Thursday, 25 de April de 2024 ISSN 1519-7670 - Ano 24 - nº 1284

A seletividade de nobres sentimentos

Todo atentado à vida humana é inadmissível. Qualquer um que, munido de suas crenças, razões ou princípios, venha a cometer atos de violência contra o seu semelhante deve ser exemplarmente punido. A chacina de doze pessoas ocorrida na sede do semanário parisiense Charlie Hebdo reforça de forma cruel o quanto a intolerância e a incapacidade de lidar com o diferente podem ser nefastos para a vida em sociedade. Trata-se de um crime perpetrado. Portanto, por criminosos que devem ser presos, julgados e sentenciados. Indubitavelmente, medidas devem ser tomadas para que fatos análogos não voltem a acontecer.

Pois bem, tudo o que até agora foi dito é nada além do que lugar-comum. Apenas uma introdução para deixar claro o meu ponto de vista em face do ocorrido e, assim, evitar julgamentos equivocados em relação à minha postura ante o atentado. Apesar disso, escrevo por outro motivo: je suis Charlie.

A frase acima em poucas horas tomou os meios de comunicação e converteu-se em um movimento físico reproduzido em muitas das grandes urbes ao redor do mundo. Todos enlutados pela abjeta morte dos paladinos da liberdade de expressão. Há poucos minutos, no Jornal Nacional, Edney Silvestre resumia o intenso nível de emoção e engajamento por qual o mundo fora subitamente tomado. O Brasil fez sua parte: demonstrações de apoio na zona sul do Rio de Janeiro e no vão livre do Masp, habituais pontos de encontro dos que clamam pelo fim da violência (em outras ocasiões vestiram branco ou tinham por marca registrada as mãos unidas em alusão à uma pomba da paz) e também por outras demandas pelas quais se identificam. Clima de consternação e dor seletivas que corroboram a ideia de que semelhante é somente aquele que partilha dos mesmos ideais, anseios e, sobretudo, visibilidade e classe econômica.

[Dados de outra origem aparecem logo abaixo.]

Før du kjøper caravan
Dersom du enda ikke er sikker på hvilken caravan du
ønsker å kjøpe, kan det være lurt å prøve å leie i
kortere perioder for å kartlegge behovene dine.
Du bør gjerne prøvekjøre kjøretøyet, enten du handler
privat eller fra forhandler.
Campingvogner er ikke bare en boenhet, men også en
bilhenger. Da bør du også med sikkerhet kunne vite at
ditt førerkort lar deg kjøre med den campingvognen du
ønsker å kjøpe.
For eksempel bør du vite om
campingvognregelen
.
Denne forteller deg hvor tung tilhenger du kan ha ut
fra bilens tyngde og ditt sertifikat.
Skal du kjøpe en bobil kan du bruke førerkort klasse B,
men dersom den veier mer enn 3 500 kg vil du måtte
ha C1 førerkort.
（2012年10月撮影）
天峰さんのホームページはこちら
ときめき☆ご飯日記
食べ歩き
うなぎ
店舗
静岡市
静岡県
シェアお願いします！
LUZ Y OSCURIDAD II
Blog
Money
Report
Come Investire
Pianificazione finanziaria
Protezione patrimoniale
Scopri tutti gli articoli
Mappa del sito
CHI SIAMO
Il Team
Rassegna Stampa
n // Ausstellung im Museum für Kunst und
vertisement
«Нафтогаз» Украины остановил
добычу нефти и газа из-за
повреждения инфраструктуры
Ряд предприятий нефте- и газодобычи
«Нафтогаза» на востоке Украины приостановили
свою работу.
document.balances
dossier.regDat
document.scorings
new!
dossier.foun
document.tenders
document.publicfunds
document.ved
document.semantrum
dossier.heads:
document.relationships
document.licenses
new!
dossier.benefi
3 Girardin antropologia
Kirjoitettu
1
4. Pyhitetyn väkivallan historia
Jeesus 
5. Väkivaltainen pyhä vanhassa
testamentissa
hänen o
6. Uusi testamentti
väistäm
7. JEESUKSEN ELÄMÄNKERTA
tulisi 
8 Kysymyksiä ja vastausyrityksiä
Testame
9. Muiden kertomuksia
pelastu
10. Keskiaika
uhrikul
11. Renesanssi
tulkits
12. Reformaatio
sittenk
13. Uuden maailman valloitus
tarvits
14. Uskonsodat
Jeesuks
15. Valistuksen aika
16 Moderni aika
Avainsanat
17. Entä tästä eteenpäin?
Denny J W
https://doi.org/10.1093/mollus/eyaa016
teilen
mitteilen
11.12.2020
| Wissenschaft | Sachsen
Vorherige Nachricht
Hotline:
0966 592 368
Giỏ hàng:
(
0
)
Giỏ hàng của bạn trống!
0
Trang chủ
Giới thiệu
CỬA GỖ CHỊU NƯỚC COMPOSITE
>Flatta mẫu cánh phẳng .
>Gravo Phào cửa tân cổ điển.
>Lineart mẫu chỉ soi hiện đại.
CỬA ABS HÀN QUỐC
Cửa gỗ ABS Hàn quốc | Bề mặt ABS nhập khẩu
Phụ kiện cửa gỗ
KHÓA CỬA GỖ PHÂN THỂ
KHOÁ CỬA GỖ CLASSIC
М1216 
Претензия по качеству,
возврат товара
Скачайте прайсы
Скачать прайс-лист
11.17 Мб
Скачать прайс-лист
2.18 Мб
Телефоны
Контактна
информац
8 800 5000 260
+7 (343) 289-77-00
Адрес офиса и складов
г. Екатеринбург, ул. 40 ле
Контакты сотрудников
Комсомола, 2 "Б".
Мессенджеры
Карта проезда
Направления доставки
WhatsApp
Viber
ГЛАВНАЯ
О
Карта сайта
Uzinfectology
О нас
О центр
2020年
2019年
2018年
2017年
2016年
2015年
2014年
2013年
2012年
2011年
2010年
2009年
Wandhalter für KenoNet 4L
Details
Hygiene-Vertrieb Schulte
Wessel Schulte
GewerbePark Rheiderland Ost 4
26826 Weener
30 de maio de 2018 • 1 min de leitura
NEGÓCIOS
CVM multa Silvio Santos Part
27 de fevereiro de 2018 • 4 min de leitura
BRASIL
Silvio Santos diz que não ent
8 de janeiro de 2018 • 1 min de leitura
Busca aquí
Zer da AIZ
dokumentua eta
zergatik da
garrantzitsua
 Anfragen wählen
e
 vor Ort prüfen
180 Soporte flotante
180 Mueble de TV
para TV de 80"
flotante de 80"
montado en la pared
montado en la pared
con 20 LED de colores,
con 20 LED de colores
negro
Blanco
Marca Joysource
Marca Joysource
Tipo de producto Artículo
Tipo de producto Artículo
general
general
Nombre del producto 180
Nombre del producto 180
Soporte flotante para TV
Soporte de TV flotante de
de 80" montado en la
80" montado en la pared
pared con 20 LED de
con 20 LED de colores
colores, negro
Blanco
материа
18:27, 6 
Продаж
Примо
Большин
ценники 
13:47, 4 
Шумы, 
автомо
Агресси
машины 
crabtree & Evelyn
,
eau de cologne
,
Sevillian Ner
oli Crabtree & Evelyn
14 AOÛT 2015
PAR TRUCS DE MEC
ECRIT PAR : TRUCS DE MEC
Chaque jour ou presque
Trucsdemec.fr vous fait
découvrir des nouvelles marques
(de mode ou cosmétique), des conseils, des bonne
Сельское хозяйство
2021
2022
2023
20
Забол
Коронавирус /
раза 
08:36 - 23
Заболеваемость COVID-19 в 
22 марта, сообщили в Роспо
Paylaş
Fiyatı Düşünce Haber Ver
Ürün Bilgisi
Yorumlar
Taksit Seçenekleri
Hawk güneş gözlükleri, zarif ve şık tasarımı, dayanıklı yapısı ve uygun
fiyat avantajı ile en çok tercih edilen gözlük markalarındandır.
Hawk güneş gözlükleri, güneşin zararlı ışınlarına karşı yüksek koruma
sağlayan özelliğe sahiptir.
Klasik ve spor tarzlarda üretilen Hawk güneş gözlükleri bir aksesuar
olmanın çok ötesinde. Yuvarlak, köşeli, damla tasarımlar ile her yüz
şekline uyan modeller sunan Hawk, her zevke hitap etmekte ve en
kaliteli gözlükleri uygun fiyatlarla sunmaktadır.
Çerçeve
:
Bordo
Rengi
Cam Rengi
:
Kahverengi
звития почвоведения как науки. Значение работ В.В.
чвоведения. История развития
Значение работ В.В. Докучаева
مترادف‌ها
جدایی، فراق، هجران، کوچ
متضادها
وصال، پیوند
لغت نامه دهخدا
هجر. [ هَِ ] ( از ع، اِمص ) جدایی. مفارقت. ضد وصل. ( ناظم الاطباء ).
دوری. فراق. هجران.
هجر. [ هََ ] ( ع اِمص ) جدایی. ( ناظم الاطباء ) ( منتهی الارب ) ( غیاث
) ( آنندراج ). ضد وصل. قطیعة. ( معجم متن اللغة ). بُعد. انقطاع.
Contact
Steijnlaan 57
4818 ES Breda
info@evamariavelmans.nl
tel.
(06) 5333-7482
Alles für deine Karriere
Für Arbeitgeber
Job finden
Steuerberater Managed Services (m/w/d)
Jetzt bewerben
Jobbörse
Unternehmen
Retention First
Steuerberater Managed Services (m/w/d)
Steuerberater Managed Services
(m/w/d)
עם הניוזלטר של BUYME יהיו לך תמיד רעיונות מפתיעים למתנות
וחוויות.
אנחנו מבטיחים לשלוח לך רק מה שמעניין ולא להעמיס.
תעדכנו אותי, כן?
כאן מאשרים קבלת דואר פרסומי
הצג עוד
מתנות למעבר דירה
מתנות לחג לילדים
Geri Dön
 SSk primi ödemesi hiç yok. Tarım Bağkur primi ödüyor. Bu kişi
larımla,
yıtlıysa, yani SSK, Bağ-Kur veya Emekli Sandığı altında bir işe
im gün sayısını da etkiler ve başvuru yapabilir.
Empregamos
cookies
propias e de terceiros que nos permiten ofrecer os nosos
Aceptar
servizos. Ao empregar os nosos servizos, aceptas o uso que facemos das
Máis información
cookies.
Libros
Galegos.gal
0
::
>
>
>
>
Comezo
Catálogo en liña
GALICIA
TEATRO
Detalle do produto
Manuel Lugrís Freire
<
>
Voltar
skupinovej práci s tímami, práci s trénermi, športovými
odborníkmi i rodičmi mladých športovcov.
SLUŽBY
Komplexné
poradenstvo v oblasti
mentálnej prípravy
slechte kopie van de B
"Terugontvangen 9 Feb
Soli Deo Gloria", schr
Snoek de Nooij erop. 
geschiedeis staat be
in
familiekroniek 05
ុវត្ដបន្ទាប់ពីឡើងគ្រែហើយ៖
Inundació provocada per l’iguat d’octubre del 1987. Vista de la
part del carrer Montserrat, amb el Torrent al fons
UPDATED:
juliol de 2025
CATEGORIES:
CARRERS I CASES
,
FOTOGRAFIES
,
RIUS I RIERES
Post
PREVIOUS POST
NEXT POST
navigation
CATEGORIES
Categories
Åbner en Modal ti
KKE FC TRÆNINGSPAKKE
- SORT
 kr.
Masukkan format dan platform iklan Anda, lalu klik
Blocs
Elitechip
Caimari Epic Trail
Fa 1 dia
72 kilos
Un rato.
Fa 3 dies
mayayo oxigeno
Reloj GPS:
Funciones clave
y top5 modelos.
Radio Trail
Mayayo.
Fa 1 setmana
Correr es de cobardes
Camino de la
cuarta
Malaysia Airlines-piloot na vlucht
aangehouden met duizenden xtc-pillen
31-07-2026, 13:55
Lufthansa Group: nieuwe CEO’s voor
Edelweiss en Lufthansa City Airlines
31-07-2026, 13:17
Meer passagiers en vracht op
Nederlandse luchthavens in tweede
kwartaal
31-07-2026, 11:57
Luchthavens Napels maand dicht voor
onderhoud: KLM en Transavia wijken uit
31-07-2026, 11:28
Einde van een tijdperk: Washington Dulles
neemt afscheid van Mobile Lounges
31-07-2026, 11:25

Pois bem, sou convicto em afirmar: em pouco ou nada vai mudar a minha vida a morte de muitas das pessoas que conheço. Muito provavelmente não velarei quase que a totalidade de meus amigos virtuais e, mesmo que me entristeça por saber do ocorrido, o fato de alguém vir a óbito, salvo minha família e pouquíssimos amigos, sequer alterará a minha rotina. Caso assim não fosse, viveria eu (e a humanidade, por consequência) em permanente luto. Pois, o que não nos falta, são tragédias decorrentes da nossa natureza finita.

A violência seletiva

O que enxergo através do movimento gerado a partir do triste episódio da Charlie Hebdo é a cristalização (semelhante ao que discorreu um outro francês, Stendhal) do narcisismo e da necessidade de aprovação junto àqueles pelos quais são estes a todo momento observados. É um movimento que exala de suas glândulas um aroma bastante atraente aos que o compõem: a bandeira da não-islamização do ocidente e a defesa da liberdade de expressão (desde que essa autonomia seja exercida pelos que mereçam detê-la). Ou então, ao menos, uma ótima maneira de se parecer politizado ao replicar uma hashtag com os já famosos dizeres somada à já tradicional selfie, agora munida de igual cartaz. É garantia de muitas curtidas e, quem sabe, um ou outro compartilhamento.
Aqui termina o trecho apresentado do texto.